Se puso en pié despacio, se quitó la mochila y la dejó en el suelo. Comenzó a estudiar la sala. Era bastante amplia. Las paredes parecían de hormigón. Claro, estaban bajo tierra. Solo tenía una puerta, metálica, reforzada, con cerradura electrónica (había un pequeño teclado numérico junto al marco) y una pequeña ventana circular de vidrio templado. A parte de la camilla y la mesa con el ordenador y una silla, no había ningún tipo de mobiliario. Sin duda la mejor forma de salir de allí era por el mismo lugar por el que habían llegado.

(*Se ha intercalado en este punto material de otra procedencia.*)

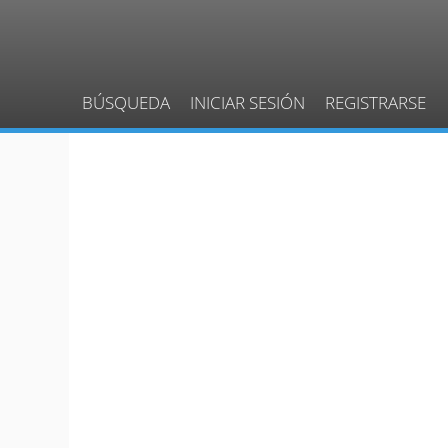
BÚSQUEDA
INICIAR SESIÓN
REGISTRARSE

Ella continuaba sentada en el suelo, seguramente agotada. Cogió la mochila, la abrió y rebuscó en su interior. Sonrió al toparse con algunas botellas de agua, bollitos y chocolatinas.

-Has pensado en todo ... tu necesitarás dormir, yo también. Claro, para autoequilibrarnos ... tal y como nos enseñaron. Yo además estoy muerta de hambre. Gracias. Descansa un instante. Todavía no vienen. Lo sé. Y tu también lo sabes.-

-De acuerdo, pero solo un momento. Debemos irnos.-

Se sentó a su lado. En el suelo. Los tres, el perro y ellos dos, sobre aquel suelo gris tan frió. Daba gusto verla comer. Lamentó no tener nada más que ofrecerle. No cocinaba demasiado bien, pero un plato de pasta, con tomate y queso rallado, si que sería capaz de cocinar. Seguro que le encantaba ... pero ... Algo no andaba bien. Lo percibió en sus entrañas y en el rostro de ella. El pastor alemán se puso en pie, con las orejas tiesas y el pejale del lomo erizado.

-Ya vienen.-

Se puso en pié. Había tenido una idea. Corrió hasta el ordenador. Estaba bloqueado, protegido por una contraseña. Probó tres o cuatro de las más usuales. Bingo. Estaba dentro. Cinco minutos después pudo acceder al sistema de seguridad del edificio, a la red cámaras de vigilancia. Un escuadrón de hombres armados se encaminaba hacia allí con rapidez. Torció el gesto: eran demasiados. También pudo acceder a los planos del edificio. Era una especie de sótano. Y estaban en el lugar más alejado de la salida. Aquello era una ratonera.

-Tenemos que irnos. Si me subo a la camilla y te pones sobre mis hombros, creo que podrás llegar al sistema de ventilación.-

Ella negó con la cabeza.

-Estoy demasiado débil para irme por donde tu has llegado. No podría ...-
-No voy a dejarte aquí- Apretó los puños. De nuevo la ira se desbordaba en su interior. Era un día como cualquier otro para ir al encuentro de la muerte. Y si se llevaba con él, de cabeza al infierno a unos cuantos, mejor.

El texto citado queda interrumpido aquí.